NIEMALS wird der Iran sich und sein Atomprogramm in die Hände irgendwelcher rechts- und vertragsbrechender Staaten legen. Der Iran hat das Recht anzureichern und er wird auch anreichern. Er lässt Inspektoren ins Land die das kontrollieren, ganz in Gegensatz zu den Hauptanklägern Israel und USA, die noch niemels irgeneine Kontrolle zugelassen haben.
Entweder die beiden finden sich damit ab, dass der Iran den ganzen Kreislauf beherrscht oder nicht. Ob sie überhaupt etwas dagegen tun können ist eh mehr als fraglich.
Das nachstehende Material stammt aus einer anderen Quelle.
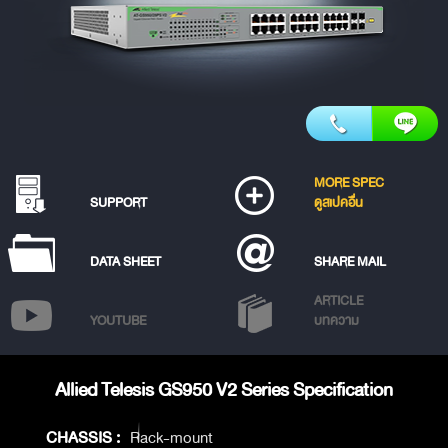
MORE SPEC
SUPPORT
ดูสเปคอื่น
DATA SHEET
SHARE MAIL
ARTICLE
YOUTUBE
บทความ
Allied Telesis GS950 V2 Series Specification
CHASSIS :
Rack-mount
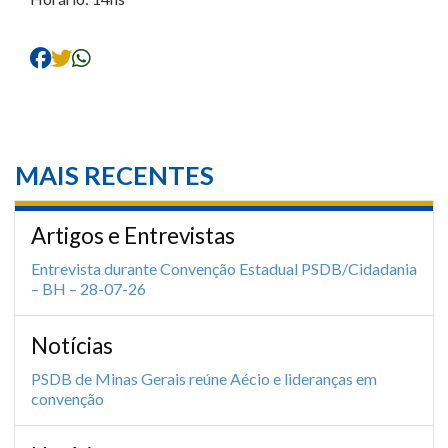
MAIS RECENTES
Artigos e Entrevistas
Entrevista durante Convenção Estadual PSDB/Cidadania
– BH – 28-07-26
Notícias
PSDB de Minas Gerais reúne Aécio e lideranças em
convenção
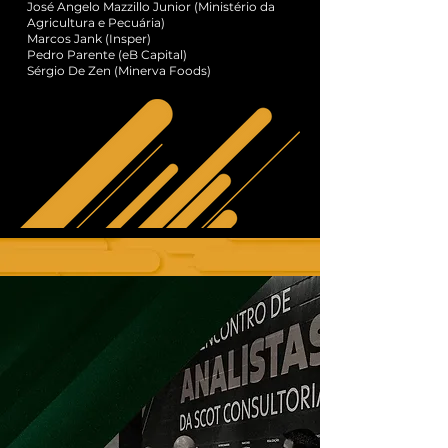
José Angelo Mazzillo Junior (Ministério da
Agricultura e Pecuária)
Marcos Jank (Insper)
Pedro Parente (eB Capital)
Sérgio De Zen (Minerva Foods)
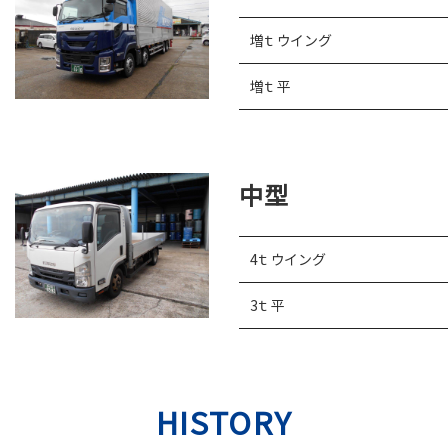
増ｔウイング
増ｔ平
中型
4ｔウイング
3ｔ平
HISTORY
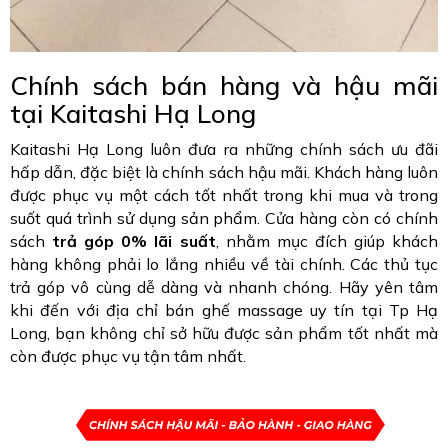
Chính sách bán hàng và hậu mãi
tại Kaitashi Hạ Long
Kaitashi Hạ Long luôn đưa ra những chính sách ưu đãi
hấp dẫn, đặc biệt là chính sách hậu mãi. Khách hàng luôn
được phục vụ một cách tốt nhất trong khi mua và trong
suốt quá trình sử dụng sản phẩm. Cửa hàng còn có chính
sách
trả góp 0% lãi suất
, nhằm mục đích giúp khách
hàng không phải lo lắng nhiều về tài chính. Các thủ tục
trả góp vô cùng dễ dàng và nhanh chóng. Hãy yên tâm
khi đến với địa chỉ bán ghế massage uy tín tại Tp Hạ
Long, bạn không chỉ sở hữu được sản phẩm tốt nhất mà
còn được phục vụ tận tâm nhất.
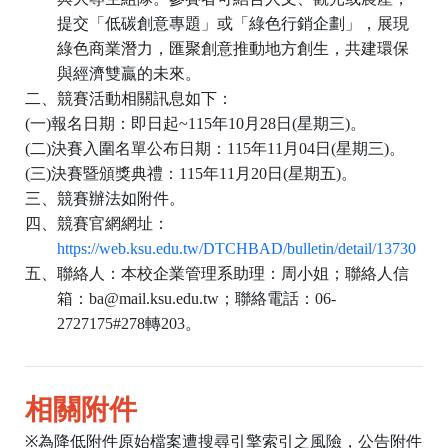
提交「低碳創意專題」或「綠色行銷企劃」，展現
綠色商業潛力，匯聚創意推動地方創生，共建環保
與經濟雙贏的未來。
二、競賽活動相關訊息如下：
(
一
)
報名日期：即日起
~115
年
10
月
28
日
(
星期三
)
。
(
二
)
決賽入圍名單公布日期：
115
年
11
月
04
日
(
星期三
)
。
(
三
)
決賽暨頒獎典禮：
115
年
11
月
20
日
(
星期五
)
。
三、競賽辦法如附件。
四、競賽官網網址：
https://web.ksu.edu.tw/DTCHBAD/bulletin/detail/13730
五、聯絡人：本校企業管理系助理：周小姐；聯絡人信
箱：
ba@mail.ksu.edu.tw
；聯絡電話：
06-
2727175#278
轉
203
。
相關附件
※為降低附件原始檔案遭搜尋引擎索引之風險，公告附件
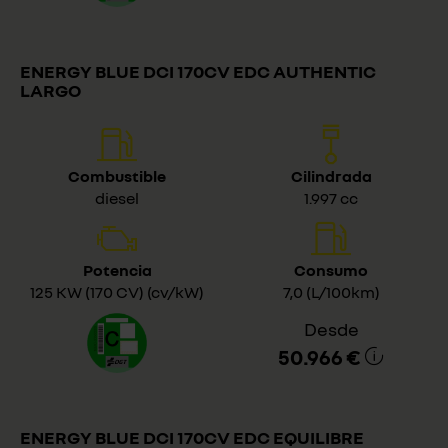
ENERGY BLUE DCI 170CV EDC AUTHENTIC
LARGO
Combustible
Cilindrada
diesel
1.997 cc
Potencia
Consumo
125 KW (170 CV) (cv/kW)
7,0 (L/100km)
Desde
50.966 €
ENERGY BLUE DCI 170CV EDC EQUILIBRE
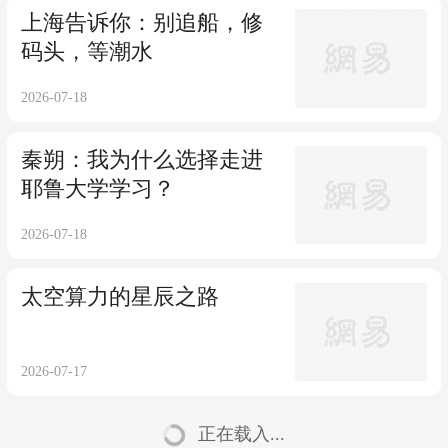
上海告诉你：别追船，修
码头，等潮水
2026-07-18
秦朔：我为什么选择走进
耶鲁大学学习？
2026-07-18
太空算力的星辰之路
2026-07-17
正在载入...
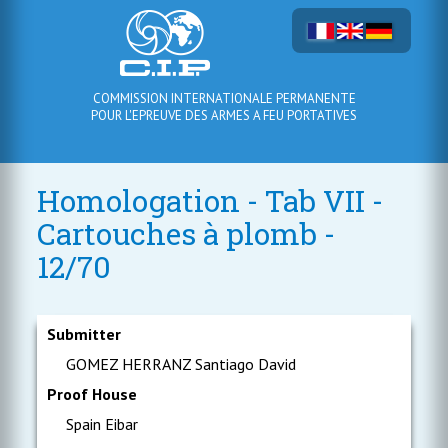
COMMISSION INTERNATIONALE PERMANENTE
POUR L'EPREUVE DES ARMES A FEU PORTATIVES
Homologation - Tab VII -
Cartouches à plomb -
12/70
Submitter
GOMEZ HERRANZ Santiago David
Proof House
Spain Eibar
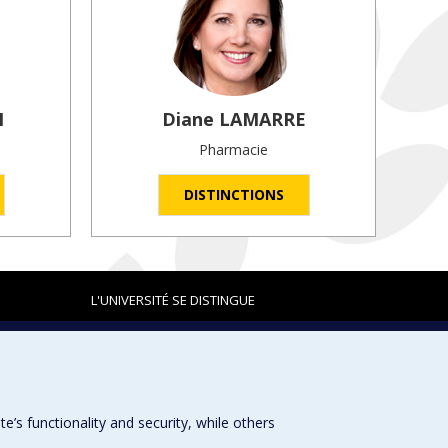
N
Diane
LAMARRE
Pharmacie
DISTINCTIONS
L'UNIVERSITÉ SE DISTINGUE
Plan du site
|
Accessibilité
s functionality and security, while others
"entstand erst im Gefolge der wiederholten Versuche,die Inspektoren der IAEC zu betrügen und Kontrollen,zu denen er sich per Abkommen verpflichtet hatte , zu ver- oder berhindern .Das letzte Beispiel ist die jüngst entdeckte unterirdische Anreicherungsanlage bei Kom.Dazu kommt noch das Raketenprogramm und die unverhohlenen Drohungen gegen Israel,die Unterstützung von Terrorgruppen wie Hisbollah und Hamas, die allesamt ein beängstigendes Mosaik ergeben. "
Bitte mal genau ausführen, was das für Betrugsversuche gewesen sein sollen! Ihr letztes Beispiel zeigt schon, dass das nur ein Unsinns-Argument ist. Der Iran muss 6 Monate vor Einbringung von Nuklear-Material eine neue Anlage melden. Der Iran hat es mehr als ein Jahr zuvor gemeldet. Wo sie da nun irgendein kritkwürdiges Verhalten entdecken können, ist mir schleierhaft. Die "Drohungen" gegen Israel bestanden lediglich darin, dass der Iran ankündigte sich im Fall eines israelischen Angriffs verteidigen zu wollen. Was stört sie daran? das ist doch sein gutes Recht! Wenn hier eine unzulässig gedroht hat, dann ausschliesslich israel und die USA.
Hamas uns Hisbollah sind beides Widerstandgruppen, die gegen eine Besatzungsmacht kämpfen. Deren Unterstützung kann eigentlich nur jemanden stören, der den Besatzern nahesteht. Besatzung ist illegal, Besatzer auch und wer mit denen sympatisiert... nun ja....!
Zunächst danke für die wiederholten persönlichen "Nettigkeiten",die Sie mir allein heute hier und auch anderswo haben zuteil werden lassen. Wohl hebt dies Ihr Ansehen bei Ihrer Gefolgschaft hier und erhöht dazu sicherlich auch die Kraft Ihrer Argumentation.
Meines Wissens hat niemand etwas dagegen,wenn der Iran nur Atomstrom erzeugen und medizinische Forschungsreaktoren betreiben will.Für den Bau der dafür notwendigen Reaktoren und die Beschaffung des dafür notwendigen Urans,muß es ohnehin Devisen aus dem Ölexport ausgeben.Lediglich einen nicht großen Teil der Kosten für die Anreicherung des Urans - die teueren Anlagen dafür muß es nämlich ebenfalls im Ausland einkaufen - könnte sich das Land sparen. Diese theoretische Devisen-Ersparnis macht aber nur einen relativ geringen Teil des Stromerzeugungs-Kreislaufes aus.
Das Problem,welches der Iran mit der internationalen Gemeinschaft hat,entstand erst im Gefolge der wiederholten Versuche,die Inspektoren der IAEC zu betrügen und Kontrollen,zu denen er sich per Abkommen verpflichtet hatte , zu ver- oder berhindern .Das letzte Beispiel ist die jüngst entdeckte unterirdische Anreicherungsanlage bei Kom.Dazu kommt noch das Raketenprogramm und die unverhohlenen Drohungen gegen Israel,die Unterstützung von Terrorgruppen wie Hisbollah und Hamas, die allesamt ein beängstigendes Mosaik ergeben.
Ziel der gegenwärtigen Verhandlungen ist es,einen Weg zu finden,der dem Iran die friedliche Nutzung von Atomernergie ermöglicht und gleichzeitig die durch die Umtriebe des Iran allein entstandenen Befürchtungen der Weltgemeinschaft auszuräumen.Wer sich so verhalten hat und noch verhält wie der Iran,muß das akzeptieren.
Aber die Trickserei und das Spiel auf Zeit gehen weiter.